Delmark Records, founded on a shoestring by a young Bob Koester to sell the music he liked from his dorm room, has become an integral part of the history they’ve played such a key role in keeping alive. A regional label that virtually defines what classic and contemporary Chicago blues sound like, Delmark’s current roster features the cream of the Windy City’s working blues musicians. The label is so important, in fact, that March 7, 2008 was declared Delmark Day by Chicago Mayor Daley.

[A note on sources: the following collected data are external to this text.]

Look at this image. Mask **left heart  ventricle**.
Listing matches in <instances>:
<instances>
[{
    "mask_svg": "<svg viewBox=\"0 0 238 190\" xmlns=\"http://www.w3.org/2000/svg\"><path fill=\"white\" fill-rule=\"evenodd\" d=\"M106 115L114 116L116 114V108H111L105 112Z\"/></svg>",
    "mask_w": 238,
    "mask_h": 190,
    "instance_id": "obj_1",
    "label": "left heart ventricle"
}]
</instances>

While it’s true that blues is one of America’s most successful musical exports, it’s equally true that Chicago remains ‘the home of the blues,’ the spiritual centre, if you will. Over the years, Koester has played an essential part in preserving the city’s musical heritage, supporting and recording artists whom history might well have forgotten otherwise. Here we have a gathering of artists, most Delmark veterans, celebrating the man and the label in the most fitting manner possible – with a raucous and rollicking party featuring rough but undeniably powerful music that’s ragged and sweaty and thoroughly glorious.

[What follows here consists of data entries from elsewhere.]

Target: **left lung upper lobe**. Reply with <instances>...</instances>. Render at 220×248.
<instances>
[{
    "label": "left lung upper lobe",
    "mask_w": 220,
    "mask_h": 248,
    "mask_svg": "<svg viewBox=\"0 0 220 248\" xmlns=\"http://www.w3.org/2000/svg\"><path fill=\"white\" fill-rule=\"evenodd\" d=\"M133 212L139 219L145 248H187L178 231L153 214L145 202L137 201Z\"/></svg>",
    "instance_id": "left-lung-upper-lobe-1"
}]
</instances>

The event may have been an historical milestone, but rarely is historical preservation as vibrant and bursting with life as this. From the moment Zora Young kicks things off with the tough, funky “Tile The Fat Lady Sings” to Tail Dragger’s gut-wrenching howls (yes, he’s a Wolf acolyte) on “My Woman Is Gone,” this is a no-frills birthday party of unrelenting musical intensity.
Chicago stalwart Jimmy Johnson follows Young with a pair, the classic “Cold Cold Feeling” and Fenton Robinson’s “You Don’t Know What Love Is.” Johnson’s guitar work is revelatory, his stinging but concise leads providing an object lesson in musical economy, before Aaron Moore takes a solo turn at the piano for a rollicking “Wading In Deep Water.” The late Little Arthur Duncan delivers economical harmonica and slyly exuberant vocals on “Pretty Girls Everywhere,” taking the tune at an easy-going lope.